*** Block opens ***

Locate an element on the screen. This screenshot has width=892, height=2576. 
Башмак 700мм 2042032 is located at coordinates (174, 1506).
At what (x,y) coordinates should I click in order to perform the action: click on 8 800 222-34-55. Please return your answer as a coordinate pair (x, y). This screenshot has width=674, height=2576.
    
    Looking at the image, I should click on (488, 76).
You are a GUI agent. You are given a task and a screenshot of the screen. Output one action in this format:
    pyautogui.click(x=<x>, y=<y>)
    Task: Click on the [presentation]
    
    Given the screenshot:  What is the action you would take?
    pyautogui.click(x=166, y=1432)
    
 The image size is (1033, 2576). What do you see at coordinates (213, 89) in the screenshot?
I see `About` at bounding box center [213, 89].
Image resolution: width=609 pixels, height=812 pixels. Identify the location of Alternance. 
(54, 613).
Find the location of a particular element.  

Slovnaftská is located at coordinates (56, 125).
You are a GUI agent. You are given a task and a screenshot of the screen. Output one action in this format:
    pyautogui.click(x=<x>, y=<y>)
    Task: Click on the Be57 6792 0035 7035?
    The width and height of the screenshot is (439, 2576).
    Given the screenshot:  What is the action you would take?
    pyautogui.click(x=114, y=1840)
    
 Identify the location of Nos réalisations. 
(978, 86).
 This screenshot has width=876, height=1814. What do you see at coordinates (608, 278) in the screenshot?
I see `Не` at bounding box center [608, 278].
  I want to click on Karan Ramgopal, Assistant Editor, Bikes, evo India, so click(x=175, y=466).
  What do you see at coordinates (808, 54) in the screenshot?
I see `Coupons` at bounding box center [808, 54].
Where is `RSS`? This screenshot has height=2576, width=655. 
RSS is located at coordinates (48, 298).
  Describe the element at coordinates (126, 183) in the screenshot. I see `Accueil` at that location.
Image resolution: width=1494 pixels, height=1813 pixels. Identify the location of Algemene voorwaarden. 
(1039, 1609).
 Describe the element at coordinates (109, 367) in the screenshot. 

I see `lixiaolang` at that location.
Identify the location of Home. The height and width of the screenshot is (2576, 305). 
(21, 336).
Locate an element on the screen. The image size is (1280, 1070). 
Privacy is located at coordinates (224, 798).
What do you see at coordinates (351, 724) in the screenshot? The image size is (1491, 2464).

*** Block closes ***

Each record above should be output again exactly.

Locate an element on the screen. This screenshot has width=892, height=2576. 
Башмак 700мм 2042032 is located at coordinates (174, 1506).
At what (x,y) coordinates should I click in order to perform the action: click on 8 800 222-34-55. Please return your answer as a coordinate pair (x, y). This screenshot has width=674, height=2576.
    
    Looking at the image, I should click on (488, 76).
You are a GUI agent. You are given a task and a screenshot of the screen. Output one action in this format:
    pyautogui.click(x=<x>, y=<y>)
    Task: Click on the [presentation]
    
    Given the screenshot:  What is the action you would take?
    pyautogui.click(x=166, y=1432)
    
 The image size is (1033, 2576). What do you see at coordinates (213, 89) in the screenshot?
I see `About` at bounding box center [213, 89].
Image resolution: width=609 pixels, height=812 pixels. Identify the location of Alternance. 
(54, 613).
Find the location of a particular element.  

Slovnaftská is located at coordinates (56, 125).
You are a GUI agent. You are given a task and a screenshot of the screen. Output one action in this format:
    pyautogui.click(x=<x>, y=<y>)
    Task: Click on the Be57 6792 0035 7035?
    The width and height of the screenshot is (439, 2576).
    Given the screenshot:  What is the action you would take?
    pyautogui.click(x=114, y=1840)
    
 Identify the location of Nos réalisations. 
(978, 86).
 This screenshot has width=876, height=1814. What do you see at coordinates (608, 278) in the screenshot?
I see `Не` at bounding box center [608, 278].
  I want to click on Karan Ramgopal, Assistant Editor, Bikes, evo India, so click(x=175, y=466).
  What do you see at coordinates (808, 54) in the screenshot?
I see `Coupons` at bounding box center [808, 54].
Where is `RSS`? This screenshot has height=2576, width=655. 
RSS is located at coordinates (48, 298).
  Describe the element at coordinates (126, 183) in the screenshot. I see `Accueil` at that location.
Image resolution: width=1494 pixels, height=1813 pixels. Identify the location of Algemene voorwaarden. 
(1039, 1609).
 Describe the element at coordinates (109, 367) in the screenshot. 

I see `lixiaolang` at that location.
Identify the location of Home. The height and width of the screenshot is (2576, 305). 
(21, 336).
Locate an element on the screen. The image size is (1280, 1070). 
Privacy is located at coordinates (224, 798).
What do you see at coordinates (351, 724) in the screenshot? The image size is (1491, 2464).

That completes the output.